Edward S. Curtis and the
North American Indians

Look at almost any photograph of Native North Americans taken between 1900 and 1930, and you will see a small piece of the remarkable lifework of Edward S. Curtis. Coming to Light interweaves the story of Curtis’s life with the results of his work, and through it, we see the world he sought to preserve. Many of the Hopi, Navajo, Cupig, Blackfoot, Blood, Piegan, Suquamish, and Kwakiutl people who knew Curtis or descended from those who worked with him appear in the film, and through their voices, these old sepia-toned photographs evoke their ancestor’s lives, inspiring them to continue their traditions. Written, produced and directed by Anne Makepeace. Color. 35mm. 86 mins. 1999. USA. WEST COAST THEATRICAL PREMIERE. Nightly at 6:00, 8:00, 10:00; Sat, Sun, Wed matinees at 2:00, 4:00. Also showing at the Rafael Film Center

"Riveting!" -- S.F. Chronicle

Friday, December 22 — Thursday, December 28

Trouble in Paradise

A pair of charming jewel thieves (the stunning Miriam Hopkins and the suave Herbert Marshall) come into conflict with one another when one of their intended victims (the saucy and sophisticated Kay Francis) also falls prey to Mr. Marshall’s ample charm. Out of circulation for many years, this sparkling film is one of Hollywood’s great sophisticated comedies, the one that would come to embody the very meaning of "the Lubitsch touch." Also in the cast are Charlie Ruggles, Edward Everett Horton and C. Aubrey Smith. Written by Samson Raphaelson and Grover Jones. Directed by Ernst Lubitsch. B&W. 35mm. (Studio Archive Print) 83 mins. 1932. Shows daily at 2:00, 4:30, 7:00, 9:00. Note: No evening shows on Sun 12/24.

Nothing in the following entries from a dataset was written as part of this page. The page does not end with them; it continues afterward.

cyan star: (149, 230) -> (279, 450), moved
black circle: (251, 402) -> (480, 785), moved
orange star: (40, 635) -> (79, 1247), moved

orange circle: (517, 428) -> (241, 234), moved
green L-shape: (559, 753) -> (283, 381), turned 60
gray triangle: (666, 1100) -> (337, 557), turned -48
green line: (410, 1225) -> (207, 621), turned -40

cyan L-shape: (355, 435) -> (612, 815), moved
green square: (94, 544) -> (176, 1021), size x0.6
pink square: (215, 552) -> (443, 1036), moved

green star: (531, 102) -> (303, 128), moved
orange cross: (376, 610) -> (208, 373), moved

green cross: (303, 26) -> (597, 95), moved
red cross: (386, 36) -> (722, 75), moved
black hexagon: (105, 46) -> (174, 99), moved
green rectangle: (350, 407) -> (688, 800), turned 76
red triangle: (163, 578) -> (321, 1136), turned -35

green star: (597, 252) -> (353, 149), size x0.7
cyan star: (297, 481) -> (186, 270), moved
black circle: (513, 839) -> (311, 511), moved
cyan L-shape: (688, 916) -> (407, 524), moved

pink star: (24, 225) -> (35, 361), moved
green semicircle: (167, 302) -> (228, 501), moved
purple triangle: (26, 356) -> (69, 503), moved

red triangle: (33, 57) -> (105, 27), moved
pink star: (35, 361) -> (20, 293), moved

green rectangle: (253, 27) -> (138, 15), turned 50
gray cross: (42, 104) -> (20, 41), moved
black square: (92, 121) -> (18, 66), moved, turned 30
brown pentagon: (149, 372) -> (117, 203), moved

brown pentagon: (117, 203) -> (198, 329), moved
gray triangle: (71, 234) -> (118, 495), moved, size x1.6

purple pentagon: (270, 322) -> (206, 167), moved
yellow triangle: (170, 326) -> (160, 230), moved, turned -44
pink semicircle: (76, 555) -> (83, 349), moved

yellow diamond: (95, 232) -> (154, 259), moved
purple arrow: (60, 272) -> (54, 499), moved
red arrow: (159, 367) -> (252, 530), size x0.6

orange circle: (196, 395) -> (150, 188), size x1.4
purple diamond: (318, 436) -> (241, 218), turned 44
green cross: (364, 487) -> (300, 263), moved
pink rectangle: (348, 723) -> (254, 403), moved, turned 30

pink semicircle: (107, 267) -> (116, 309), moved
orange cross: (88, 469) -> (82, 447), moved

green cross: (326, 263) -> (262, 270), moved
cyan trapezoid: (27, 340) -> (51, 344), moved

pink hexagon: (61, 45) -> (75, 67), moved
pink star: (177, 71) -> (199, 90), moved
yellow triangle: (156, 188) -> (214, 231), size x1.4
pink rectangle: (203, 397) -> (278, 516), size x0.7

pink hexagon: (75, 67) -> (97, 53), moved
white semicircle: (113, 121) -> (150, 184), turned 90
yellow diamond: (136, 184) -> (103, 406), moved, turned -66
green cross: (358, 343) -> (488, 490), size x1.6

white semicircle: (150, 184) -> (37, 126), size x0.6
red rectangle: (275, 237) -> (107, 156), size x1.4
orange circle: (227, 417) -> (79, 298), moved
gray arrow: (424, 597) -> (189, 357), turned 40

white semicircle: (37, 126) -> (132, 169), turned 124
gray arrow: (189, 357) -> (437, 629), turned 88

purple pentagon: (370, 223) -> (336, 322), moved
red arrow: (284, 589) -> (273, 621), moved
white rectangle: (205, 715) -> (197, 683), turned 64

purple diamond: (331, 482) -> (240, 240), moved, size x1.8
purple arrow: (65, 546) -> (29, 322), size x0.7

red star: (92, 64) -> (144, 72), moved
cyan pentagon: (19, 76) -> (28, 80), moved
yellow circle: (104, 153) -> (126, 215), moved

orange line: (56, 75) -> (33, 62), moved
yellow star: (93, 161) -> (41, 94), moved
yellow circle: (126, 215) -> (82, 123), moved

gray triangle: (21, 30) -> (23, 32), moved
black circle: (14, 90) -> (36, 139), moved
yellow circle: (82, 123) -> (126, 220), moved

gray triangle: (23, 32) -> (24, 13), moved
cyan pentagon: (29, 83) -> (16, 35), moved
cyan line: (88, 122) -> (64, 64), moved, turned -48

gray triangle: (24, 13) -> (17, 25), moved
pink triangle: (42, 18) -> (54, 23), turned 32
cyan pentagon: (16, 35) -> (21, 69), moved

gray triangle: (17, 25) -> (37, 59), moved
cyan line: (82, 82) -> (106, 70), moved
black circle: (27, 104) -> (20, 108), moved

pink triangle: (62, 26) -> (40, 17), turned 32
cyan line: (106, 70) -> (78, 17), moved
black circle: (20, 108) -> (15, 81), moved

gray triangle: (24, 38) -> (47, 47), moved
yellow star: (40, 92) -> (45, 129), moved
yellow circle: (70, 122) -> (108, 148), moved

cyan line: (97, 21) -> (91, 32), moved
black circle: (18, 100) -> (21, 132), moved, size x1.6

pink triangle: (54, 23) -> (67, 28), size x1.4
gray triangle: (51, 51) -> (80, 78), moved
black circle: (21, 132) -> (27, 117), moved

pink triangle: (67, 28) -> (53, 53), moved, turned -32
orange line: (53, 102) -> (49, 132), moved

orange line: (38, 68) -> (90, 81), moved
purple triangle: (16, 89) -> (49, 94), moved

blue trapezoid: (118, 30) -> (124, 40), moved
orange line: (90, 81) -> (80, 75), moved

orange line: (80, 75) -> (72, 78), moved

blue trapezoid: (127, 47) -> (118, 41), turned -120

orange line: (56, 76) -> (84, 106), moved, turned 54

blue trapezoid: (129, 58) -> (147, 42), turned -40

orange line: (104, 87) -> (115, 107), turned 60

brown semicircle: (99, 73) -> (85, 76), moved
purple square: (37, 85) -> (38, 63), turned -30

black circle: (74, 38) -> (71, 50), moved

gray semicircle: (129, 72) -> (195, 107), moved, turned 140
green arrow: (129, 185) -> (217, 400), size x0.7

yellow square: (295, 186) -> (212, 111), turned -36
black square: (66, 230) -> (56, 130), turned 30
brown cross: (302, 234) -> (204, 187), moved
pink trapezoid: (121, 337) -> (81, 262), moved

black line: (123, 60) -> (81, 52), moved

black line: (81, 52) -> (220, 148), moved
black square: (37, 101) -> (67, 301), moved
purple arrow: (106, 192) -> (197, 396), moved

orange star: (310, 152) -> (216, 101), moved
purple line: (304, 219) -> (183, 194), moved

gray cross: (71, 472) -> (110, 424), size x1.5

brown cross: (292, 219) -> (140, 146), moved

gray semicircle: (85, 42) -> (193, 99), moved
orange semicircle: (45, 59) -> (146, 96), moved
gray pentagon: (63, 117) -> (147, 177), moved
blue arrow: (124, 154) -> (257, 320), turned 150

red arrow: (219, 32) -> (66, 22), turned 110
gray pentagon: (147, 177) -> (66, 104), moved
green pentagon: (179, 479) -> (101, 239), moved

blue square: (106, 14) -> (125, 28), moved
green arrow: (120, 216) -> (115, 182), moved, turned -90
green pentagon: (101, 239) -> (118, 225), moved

"A Comic Masterpiece!" -- Mick LaSalle, S.F. Chronicle
Ernst Lubitsch's Magic Touch -- Wesley Morris, S.F. Chronicle

Friday, December 29 — Thursday, January 4

Brand New 35mm Print!


When the enigmatic and hugely talented young film critic Jean-Luc Godard completed this, his first feature, he dedicated it to Monogram Pictures, the Hollywood "B" movie factory notable for cranking out scores of cheap, black and white "potboilers" in the 1930’s and 40’s. Godard’s brilliantly innovative film, Breathless, captured the essence of the pugnacious "B" gangster film: a smarmy but irresistible hood (Jean-Paul Belmondo) is on the run from the cops, stealing cars and blasting his way to imaginary immortality with his American girl friend (the ravishing Jean Seberg) by his side. But their relationship is steeped not only in Monogram "B" movie atmosphere, it is also quite drenched in its own French milieu of boudoir philosophy, blank stares and plenty of deep cigarette inhalation. Godard took what was ostensibly a story outline by fellow Cahiers du Cinema critic Francois Truffaut and created one of the benchmarks of the burgeoning French New Wave, seemingly reinventing cinema itself as well as rocketing its romantic leads to world stardom. The films pace is non-stop (as much a reflection of its title as anything else) thanks to the startling, then revolutionary use of jump-cutting and an apparent disregard for conventionality. Breathless is being presented in a brand new 35mm print. Also in the cast are Daniel Boulanger, Liliane David and New Wave godfather himself, Jean-Pierre Melville. Directed by Jean-Luc Godard. Black & White. 35mm. 89 mins. 1959. In French, with English subtitles. Nightly at 6:00, 8:00, 10:00; Sat, Sun, Mon and Wed matinees at 2:00 and 4:00.